Capitalizing on communal and anti-Muslim passions, hard-line Hindu nationalists won an overwhelming victory today in a state election seen as a potential bellwether of India's future as a secular, pluralistic nation.
Candidates of the ruling Bharatiya Janata Party (BJP) in the western state of Gujarat, which was the locus of fierce rioting earlier this year, won 125 of 182 seats in the state legislature. That was an increase from the 117 seats it took in the last election, in 1998, according to results tallied today from Thursday's voting. The secular Congress Party came in a distant second with 52 seats.
The decisive victory by the BJP, which also heads India's national governing coalition, appeared to vindicate an electoral strategy that played heavily on Hindu fears and anger toward Gujarat's Muslim minority in the aftermath of last spring's riots. More than 1,000 people, most of them Muslims, were killed then.
The BJP's victory also raised fears among secular-minded Indians and religious minorities that the party will adopt a similar approach in other state elections and in national elections scheduled for 2004. That, some worry, could threaten the tolerant multi-religious state envisioned by the founders of modern India, including Mohandas Gandhi, Gujarat's most famous native son.
"It's definitely going to spell danger for the rest of the country," said the Rev. Cedric Prakash, a Jesuit priest who runs a human rights group in Gujarat's commercial capital, Ahmadabad.
Some analysts cautioned, however, that the BJP's winning formula in Gujarat could prove less effective in other settings. They note, for example, that a large share of Gujarat's population lives in cities, which traditionally have been more hospitable to the BJP's core ideology of Hindutva -- literally, "Hindu-ness" -- than the rural villages where most Indians live. They also note Gujarat's relative dearth of regional and caste-based parties that in other states have siphoned support from the BJP.
For those reasons, said Mahesh Rangarajan, an independent political analyst in New Delhi, the appeal of the BJP's ideology "may not be a winning card elsewhere, but it will still be a card."
At the very least, political observers said, the BJP's strong showing will increase pressure on Prime Minister Atal Bihari Vajpayee, who has cast himself as a moderate, to adopt a more nationalistic tone, particularly in his dealings with Pakistan. The BJP has lost several state elections in recent years and had been looking to Gujarat as a laboratory for rebuilding its political fortunes at the national level.

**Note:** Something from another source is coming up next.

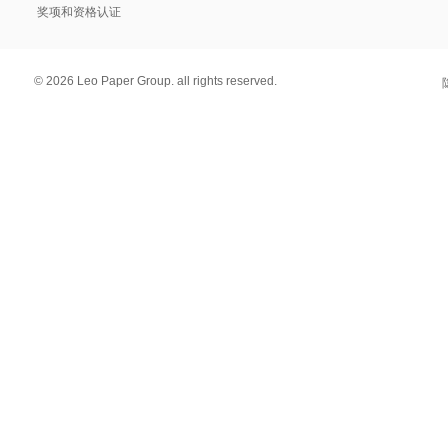
奖项和资格认证
© 2026 Leo Paper Group. all rights reserved.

In conceding defeat today, the head of the Congress Party in Gujarat, Shankersingh Vaghela, described the BJP win as a victory for Hindutva. "People are supreme in democracy, and they have chosen to go with the communal lines of the BJP," he said in Ahmadabad.
The outcome was a victory for Gujarat's chief minister, Narendra Modi, a swaggering, charismatic figure who has emerged as a leading spokesman of the BJP's right wing. Modi derived much of his campaign platform from last spring's riots, which began when a Muslim mob torched a train carrying Hindu activists in the town of Godhra, killing 59 people and igniting India's worst communal violence in a decade.
In the riots that followed the train attack, Hindu mobs slaughtered Muslims throughout the state, burning some of them alive; thousands of Muslims have yet to return to their homes. Last month, echoing findings by Human Rights Watch and other independent monitors, a citizens panel that included several retired Supreme Court judges charged that the anti-Muslim rioters had acted "with the deliberate connivance and support" of Modi's government.
While Modi has denied that accusation, he and other BJP candidates have done their best to capitalize on the Godhra attack, suggesting that the anti-Muslim reaction was understandable and perhaps even justified.
Modi and others have suggested that the loyalties of Indian Muslims may reside more comfortably in Pakistan, which was founded as an explicitly Muslim state and is locked in a bitter standoff with India over the disputed Himalayan region of Kashmir. India's population of more than a billion includes about 820 million Hindus and 130 million Muslims.
"There's been an atmosphere that if you don't vote for the BJP, all hell will break loose; you'll have terrorism, your temples will be attacked," said Rangarajan. He said the BJP's message can be distilled this way: "In order to be Indian you have to be Hindu -- and if not, you'll have to prove your loyalty."